*** Opening of SOURCE DATA ***

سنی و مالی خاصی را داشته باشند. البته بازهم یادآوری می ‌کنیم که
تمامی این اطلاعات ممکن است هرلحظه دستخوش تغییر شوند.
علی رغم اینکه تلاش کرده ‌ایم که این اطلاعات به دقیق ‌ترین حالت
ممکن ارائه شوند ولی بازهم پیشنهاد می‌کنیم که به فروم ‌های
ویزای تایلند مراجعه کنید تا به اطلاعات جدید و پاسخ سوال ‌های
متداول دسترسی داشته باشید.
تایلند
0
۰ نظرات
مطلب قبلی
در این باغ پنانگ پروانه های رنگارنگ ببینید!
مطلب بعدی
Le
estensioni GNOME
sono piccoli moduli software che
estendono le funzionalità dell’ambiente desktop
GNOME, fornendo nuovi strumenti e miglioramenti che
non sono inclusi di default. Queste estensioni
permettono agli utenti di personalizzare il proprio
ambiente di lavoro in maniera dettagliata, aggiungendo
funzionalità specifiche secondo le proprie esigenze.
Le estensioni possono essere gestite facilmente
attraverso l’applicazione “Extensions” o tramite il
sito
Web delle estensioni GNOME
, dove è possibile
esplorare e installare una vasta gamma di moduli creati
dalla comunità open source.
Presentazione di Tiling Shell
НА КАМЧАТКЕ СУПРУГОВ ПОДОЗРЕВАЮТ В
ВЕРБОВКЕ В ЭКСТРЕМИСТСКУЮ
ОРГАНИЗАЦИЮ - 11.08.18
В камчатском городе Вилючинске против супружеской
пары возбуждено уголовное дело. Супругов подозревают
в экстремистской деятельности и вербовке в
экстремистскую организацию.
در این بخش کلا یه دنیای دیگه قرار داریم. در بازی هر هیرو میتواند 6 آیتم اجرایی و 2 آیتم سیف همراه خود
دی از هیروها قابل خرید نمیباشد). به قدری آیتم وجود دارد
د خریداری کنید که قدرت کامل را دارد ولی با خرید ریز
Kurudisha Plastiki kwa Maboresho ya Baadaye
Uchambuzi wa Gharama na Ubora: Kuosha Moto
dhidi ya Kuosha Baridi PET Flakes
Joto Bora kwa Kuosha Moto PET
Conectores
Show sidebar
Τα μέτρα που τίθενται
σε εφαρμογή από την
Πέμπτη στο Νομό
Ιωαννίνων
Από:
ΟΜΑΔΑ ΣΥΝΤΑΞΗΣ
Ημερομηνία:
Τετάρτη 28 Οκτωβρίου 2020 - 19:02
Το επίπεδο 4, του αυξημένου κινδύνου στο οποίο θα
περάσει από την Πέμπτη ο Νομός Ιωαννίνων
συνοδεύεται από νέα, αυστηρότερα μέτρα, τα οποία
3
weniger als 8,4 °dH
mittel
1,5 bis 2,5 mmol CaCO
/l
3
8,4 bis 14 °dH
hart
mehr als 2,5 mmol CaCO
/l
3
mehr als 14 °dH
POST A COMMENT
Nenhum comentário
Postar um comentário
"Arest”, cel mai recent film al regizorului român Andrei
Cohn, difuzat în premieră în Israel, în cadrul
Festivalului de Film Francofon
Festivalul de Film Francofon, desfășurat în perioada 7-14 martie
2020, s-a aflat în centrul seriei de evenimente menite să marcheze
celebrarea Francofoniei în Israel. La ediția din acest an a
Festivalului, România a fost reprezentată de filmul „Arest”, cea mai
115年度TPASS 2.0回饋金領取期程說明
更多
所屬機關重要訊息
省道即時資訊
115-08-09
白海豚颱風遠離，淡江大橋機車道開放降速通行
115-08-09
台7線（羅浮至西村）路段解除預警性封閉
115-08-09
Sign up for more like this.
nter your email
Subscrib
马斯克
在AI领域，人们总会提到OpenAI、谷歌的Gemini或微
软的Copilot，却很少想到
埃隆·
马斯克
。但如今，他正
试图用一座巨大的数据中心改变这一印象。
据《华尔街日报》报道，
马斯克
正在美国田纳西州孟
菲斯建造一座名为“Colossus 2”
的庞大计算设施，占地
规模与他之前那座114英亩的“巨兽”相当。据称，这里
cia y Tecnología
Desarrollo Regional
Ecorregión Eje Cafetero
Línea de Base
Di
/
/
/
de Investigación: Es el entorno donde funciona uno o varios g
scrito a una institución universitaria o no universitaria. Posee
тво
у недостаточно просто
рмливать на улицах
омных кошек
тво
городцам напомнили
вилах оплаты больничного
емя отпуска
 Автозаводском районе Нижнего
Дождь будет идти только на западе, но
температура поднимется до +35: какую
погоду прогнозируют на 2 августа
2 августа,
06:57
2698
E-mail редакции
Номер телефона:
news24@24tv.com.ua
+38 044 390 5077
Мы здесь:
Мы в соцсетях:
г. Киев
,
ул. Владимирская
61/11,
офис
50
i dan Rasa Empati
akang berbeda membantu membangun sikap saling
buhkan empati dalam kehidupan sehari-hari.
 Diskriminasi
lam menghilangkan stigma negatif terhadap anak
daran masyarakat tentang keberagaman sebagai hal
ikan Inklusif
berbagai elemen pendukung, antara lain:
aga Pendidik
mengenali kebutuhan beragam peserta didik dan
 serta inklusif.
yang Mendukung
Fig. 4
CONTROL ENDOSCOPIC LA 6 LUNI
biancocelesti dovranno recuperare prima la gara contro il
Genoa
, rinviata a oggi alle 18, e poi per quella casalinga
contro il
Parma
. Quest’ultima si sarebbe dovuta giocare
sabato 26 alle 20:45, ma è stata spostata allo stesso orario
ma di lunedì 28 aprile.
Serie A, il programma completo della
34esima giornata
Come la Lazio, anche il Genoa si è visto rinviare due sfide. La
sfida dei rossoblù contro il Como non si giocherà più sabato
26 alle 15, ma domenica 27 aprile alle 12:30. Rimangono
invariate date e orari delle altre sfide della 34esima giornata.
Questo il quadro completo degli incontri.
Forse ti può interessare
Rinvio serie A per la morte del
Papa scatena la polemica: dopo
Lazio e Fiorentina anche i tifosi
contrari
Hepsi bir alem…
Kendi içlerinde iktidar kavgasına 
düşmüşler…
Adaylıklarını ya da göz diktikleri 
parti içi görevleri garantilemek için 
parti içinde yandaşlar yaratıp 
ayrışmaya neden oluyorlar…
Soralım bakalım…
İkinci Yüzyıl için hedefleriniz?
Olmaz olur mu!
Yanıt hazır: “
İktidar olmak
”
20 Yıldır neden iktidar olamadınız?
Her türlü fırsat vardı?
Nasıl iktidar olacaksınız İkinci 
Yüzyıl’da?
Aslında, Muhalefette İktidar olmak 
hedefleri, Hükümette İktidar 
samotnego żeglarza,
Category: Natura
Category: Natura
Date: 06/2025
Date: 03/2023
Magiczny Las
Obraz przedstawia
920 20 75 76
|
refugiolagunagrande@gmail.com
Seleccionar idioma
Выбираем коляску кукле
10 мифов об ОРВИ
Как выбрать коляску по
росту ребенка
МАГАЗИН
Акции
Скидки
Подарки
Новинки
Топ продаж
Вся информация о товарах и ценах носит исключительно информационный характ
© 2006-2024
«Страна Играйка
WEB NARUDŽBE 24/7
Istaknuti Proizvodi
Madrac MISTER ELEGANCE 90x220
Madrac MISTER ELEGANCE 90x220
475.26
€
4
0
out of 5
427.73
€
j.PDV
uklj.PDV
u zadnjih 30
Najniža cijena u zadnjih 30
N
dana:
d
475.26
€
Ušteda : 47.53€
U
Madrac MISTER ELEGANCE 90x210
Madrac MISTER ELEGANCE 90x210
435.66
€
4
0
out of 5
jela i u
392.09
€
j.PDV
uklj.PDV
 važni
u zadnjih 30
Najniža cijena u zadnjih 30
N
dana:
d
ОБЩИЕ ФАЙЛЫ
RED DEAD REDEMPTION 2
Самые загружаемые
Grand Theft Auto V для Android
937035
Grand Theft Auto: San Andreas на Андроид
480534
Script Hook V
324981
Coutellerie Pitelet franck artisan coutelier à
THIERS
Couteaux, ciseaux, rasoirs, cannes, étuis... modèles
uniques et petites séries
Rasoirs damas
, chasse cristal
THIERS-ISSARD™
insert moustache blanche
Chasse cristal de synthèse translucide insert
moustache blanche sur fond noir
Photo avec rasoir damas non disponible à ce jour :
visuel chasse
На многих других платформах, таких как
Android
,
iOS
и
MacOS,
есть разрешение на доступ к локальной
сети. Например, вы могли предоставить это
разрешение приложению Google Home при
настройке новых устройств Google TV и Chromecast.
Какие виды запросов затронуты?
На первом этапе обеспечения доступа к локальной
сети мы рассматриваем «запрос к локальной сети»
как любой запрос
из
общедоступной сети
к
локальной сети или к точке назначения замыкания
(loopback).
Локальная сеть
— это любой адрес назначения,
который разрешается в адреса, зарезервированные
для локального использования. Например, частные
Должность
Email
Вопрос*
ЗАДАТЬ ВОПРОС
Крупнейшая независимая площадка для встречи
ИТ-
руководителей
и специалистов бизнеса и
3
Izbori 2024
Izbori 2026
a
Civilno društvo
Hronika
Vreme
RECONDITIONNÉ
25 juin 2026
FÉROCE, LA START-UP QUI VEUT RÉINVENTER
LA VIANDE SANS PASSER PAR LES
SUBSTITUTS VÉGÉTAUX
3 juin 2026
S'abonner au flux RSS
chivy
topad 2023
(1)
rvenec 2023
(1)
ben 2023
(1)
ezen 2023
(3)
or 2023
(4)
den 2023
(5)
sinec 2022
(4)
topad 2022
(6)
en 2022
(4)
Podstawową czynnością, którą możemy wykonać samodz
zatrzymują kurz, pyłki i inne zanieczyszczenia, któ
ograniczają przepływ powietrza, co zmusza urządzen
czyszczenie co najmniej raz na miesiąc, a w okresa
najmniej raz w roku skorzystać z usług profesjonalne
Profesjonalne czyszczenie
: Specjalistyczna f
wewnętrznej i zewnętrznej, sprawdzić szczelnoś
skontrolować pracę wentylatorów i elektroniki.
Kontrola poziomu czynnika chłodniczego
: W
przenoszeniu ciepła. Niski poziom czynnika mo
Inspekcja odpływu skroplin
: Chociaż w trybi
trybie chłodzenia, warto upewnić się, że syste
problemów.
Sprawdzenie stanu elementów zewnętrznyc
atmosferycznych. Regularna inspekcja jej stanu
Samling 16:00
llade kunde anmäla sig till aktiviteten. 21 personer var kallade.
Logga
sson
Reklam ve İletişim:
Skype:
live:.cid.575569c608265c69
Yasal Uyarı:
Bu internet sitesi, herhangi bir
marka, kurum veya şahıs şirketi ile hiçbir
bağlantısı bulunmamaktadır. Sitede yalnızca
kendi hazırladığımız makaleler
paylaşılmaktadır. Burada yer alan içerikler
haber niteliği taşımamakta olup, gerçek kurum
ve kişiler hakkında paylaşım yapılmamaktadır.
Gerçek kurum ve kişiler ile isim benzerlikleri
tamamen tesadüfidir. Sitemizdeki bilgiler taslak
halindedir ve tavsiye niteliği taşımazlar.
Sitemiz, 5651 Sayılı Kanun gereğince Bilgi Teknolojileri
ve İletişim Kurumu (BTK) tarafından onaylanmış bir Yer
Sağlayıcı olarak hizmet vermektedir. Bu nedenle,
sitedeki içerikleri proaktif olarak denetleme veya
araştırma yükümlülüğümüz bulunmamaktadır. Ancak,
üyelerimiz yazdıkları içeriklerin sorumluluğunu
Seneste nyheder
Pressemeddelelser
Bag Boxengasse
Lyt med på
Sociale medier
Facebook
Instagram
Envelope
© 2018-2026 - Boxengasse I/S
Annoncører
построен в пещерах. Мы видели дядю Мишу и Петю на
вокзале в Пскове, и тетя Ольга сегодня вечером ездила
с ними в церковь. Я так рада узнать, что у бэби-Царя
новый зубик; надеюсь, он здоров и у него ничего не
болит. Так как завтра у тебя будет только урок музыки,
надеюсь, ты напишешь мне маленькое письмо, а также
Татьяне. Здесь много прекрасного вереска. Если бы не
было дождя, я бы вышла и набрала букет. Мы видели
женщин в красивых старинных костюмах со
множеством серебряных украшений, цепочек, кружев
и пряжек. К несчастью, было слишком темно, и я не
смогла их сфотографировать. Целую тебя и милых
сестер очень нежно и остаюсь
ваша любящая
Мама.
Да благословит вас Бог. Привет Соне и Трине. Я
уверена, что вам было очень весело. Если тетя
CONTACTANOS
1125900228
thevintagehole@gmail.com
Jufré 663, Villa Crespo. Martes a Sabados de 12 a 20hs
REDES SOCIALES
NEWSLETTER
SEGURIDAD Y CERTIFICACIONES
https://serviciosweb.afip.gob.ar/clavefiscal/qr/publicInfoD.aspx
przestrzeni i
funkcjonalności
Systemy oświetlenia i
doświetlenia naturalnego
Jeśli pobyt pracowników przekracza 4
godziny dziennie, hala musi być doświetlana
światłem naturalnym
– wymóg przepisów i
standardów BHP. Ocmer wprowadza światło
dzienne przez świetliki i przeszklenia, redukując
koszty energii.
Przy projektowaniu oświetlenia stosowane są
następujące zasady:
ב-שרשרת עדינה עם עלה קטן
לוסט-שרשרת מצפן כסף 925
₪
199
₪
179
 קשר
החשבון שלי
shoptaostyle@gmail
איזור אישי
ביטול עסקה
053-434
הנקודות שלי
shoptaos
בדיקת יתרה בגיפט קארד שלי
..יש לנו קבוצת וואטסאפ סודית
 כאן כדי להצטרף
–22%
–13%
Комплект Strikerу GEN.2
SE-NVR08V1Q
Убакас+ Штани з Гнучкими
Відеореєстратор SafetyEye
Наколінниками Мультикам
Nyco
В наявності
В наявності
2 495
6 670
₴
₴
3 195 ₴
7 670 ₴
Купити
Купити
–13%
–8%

*** Close of SOURCE DATA ***

■ **WORK TO COMPLETE**
Copy all lines of the listing above that contain the string "داشته".

■ **TASK OUTPUT**
سنی و مالی خاصی را داشته باشند. البته بازهم یادآوری می ‌کنیم که
متداول دسترسی داشته باشید.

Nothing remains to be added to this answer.